Ces dernières années, la Guinée avait amorcé un virage stratégique dans le secteur minier, en favorisant l’intégration progressive d’opérateurs nationaux. Cette orientation politique, saluée par de nombreux observateurs, visait à faire émerger des champions guinéens capables de capter une part significative des revenus miniers et de renforcer la souveraineté économique du pays.
Mais cette dynamique est aujourd’hui fragilisée. Depuis le 9 mai 2025, plus de 140 titres miniers ont été retirés, y compris plusieurs permis actifs, suscitant de vives inquiétudes parmi les entrepreneurs locaux. Le coup est d’autant plus dur que bon nombre d’entre eux avaient investi des ressources importantes pour structurer leurs projets et contribuer à l’économie nationale.
« Nous avons mené une politique volontariste pour corriger l’absence des Guinéens dans un secteur aussi crucial pour notre économie », a confié un ancien haut cadre du ministère des Mines à Westaf Mining. Ce dernier rappelle les nombreux efforts déployés pour faciliter l’accès des nationaux aux permis miniers et créer des passerelles avec des partenaires techniques et financiers internationaux.
Parmi les bénéficiaires de cette stratégie figurent des figures bien connues du secteur minier guinéen. Ansoumane Kaba, dit Kaba Guiter, s’est vu attribuer un permis d’exploitation diamantifère. Thierno Madiou Barry, alias Barry Angola, pilote un projet ambitieux de raffinerie d’alumine estimé à 4 milliards de dollars via Kébo Energy. L’ancien ministre Ahmed Kanté dirige AGB2A-GIC, une société qui avait repris les permis amodiés Axis et GBT. Sony Doumbouya a consolidé sa position dans Kambia Mining (ex-AMR), et El Hadj Mamady Nabé a relancé la Société des Bauxites de Guinée (SBG) à travers sa société Taressa Mining.

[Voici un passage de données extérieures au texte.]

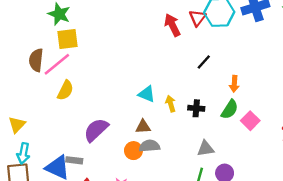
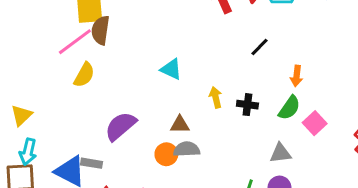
brown semicircle: (36, 60) -> (101, 30), moved
cyan triangle: (147, 94) -> (171, 69), moved
gray triangle: (206, 149) -> (281, 153), moved

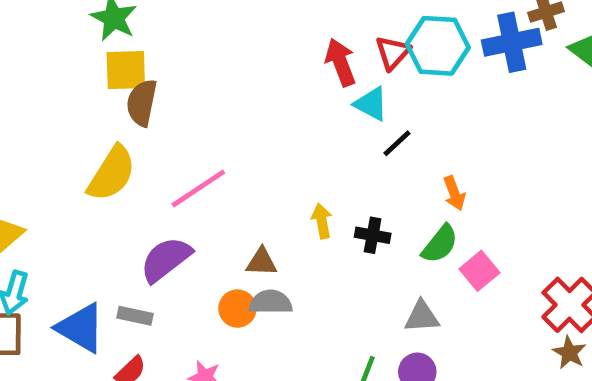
pink line: (75, 42) -> (198, 189), moved
cyan triangle: (171, 69) -> (371, 104), moved
yellow semicircle: (84, 75) -> (112, 173), size x1.4
orange arrow: (297, 76) -> (454, 193), turned -30
gray rectangle: (92, 163) -> (135, 316), moved

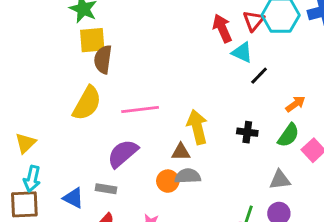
pink line: (198, 189) -> (140, 110), turned 30
orange arrow: (454, 193) -> (295, 104), turned -102
yellow arrow: (322, 221) -> (197, 127), moved, size x1.6
blue triangle: (81, 328) -> (73, 198), size x0.7

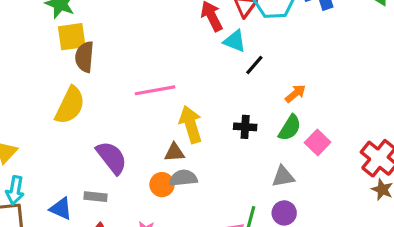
pink line: (140, 110) -> (155, 90), moved
purple semicircle: (123, 154) -> (112, 158), turned 96

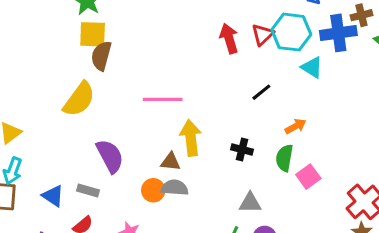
cyan triangle: (235, 41) -> (312, 67), moved
green semicircle: (290, 128) -> (284, 158), turned 148
gray triangle: (283, 177) -> (250, 203), moved

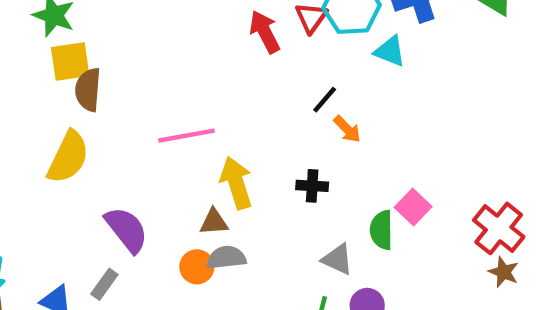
orange arrow: (296, 126) -> (347, 129), moved, turned 85
green semicircle: (284, 158) -> (381, 230), moved
gray rectangle: (88, 191) -> (104, 284), turned -60
gray triangle: (250, 203) -> (337, 259), turned 35

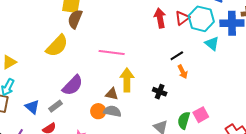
purple semicircle: (126, 230) -> (73, 85), turned 65

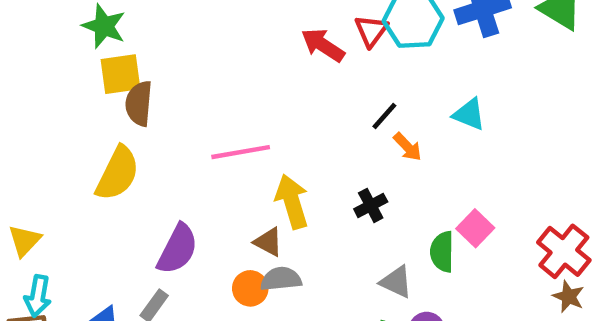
red arrow: (160, 18) -> (323, 45), turned -30
cyan triangle: (212, 44) -> (469, 114), moved
black cross: (160, 92) -> (371, 205), turned -32
brown triangle: (112, 94) -> (268, 242), turned 32

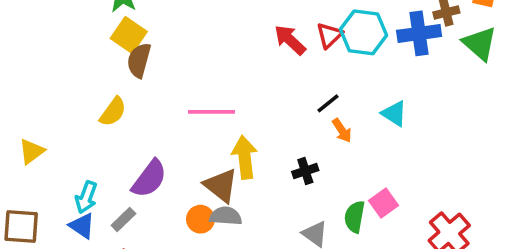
yellow square: (121, 74) -> (129, 35), turned 32
yellow semicircle: (118, 173) -> (113, 112), size x0.7
brown triangle: (268, 242) -> (221, 185), size x1.5
cyan arrow: (38, 296) -> (86, 197), moved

Le retrait des permis n’a pas épargné ces structures. AGB2A-GIC, par exemple, avait pourtant surmonté un lourd passif de 28 millions USD hérité de SD Mining. En 2024, elle avait produit 7,5 millions de tonnes de bauxite et visait entre 15 et 18 millions de tonnes pour 2025. Ahmed Kanté avait même proposé à l’État de reprendre la gestion du permis d’Axis, promettant 50 millions USD de recettes annuelles pour le Trésor public.
Du côté de la SBG, les efforts de relance étaient également tangibles. Depuis décembre 2024, El Hadj Nabé avait engagé des investissements pour remettre l’entreprise en marche : paiement de salaires, remise en service des équipements, relance de la production. Près de 620 000 tonnes de bauxite étaient prêtes à l’exportation.
Dans ce contexte, la réorganisation du cadastre minier, si elle peut répondre à des impératifs de transparence et d’efficacité, soulève des interrogations majeures. Car retirer indistinctement des permis, y compris à ceux qui ont fait preuve de sérieux et d’engagement, revient à compromettre des années de politique publique en faveur du contenu local.
Les autorités guinéennes sont donc face à un défi de taille : réattribuer les permis de manière stratégique, dans un cadre rigoureux, équitable et transparent. Il en va de la crédibilité de l’État, de la confiance des investisseurs et, surtout, de l’avenir d’une élite entrepreneuriale locale qui commence à peine à se structurer.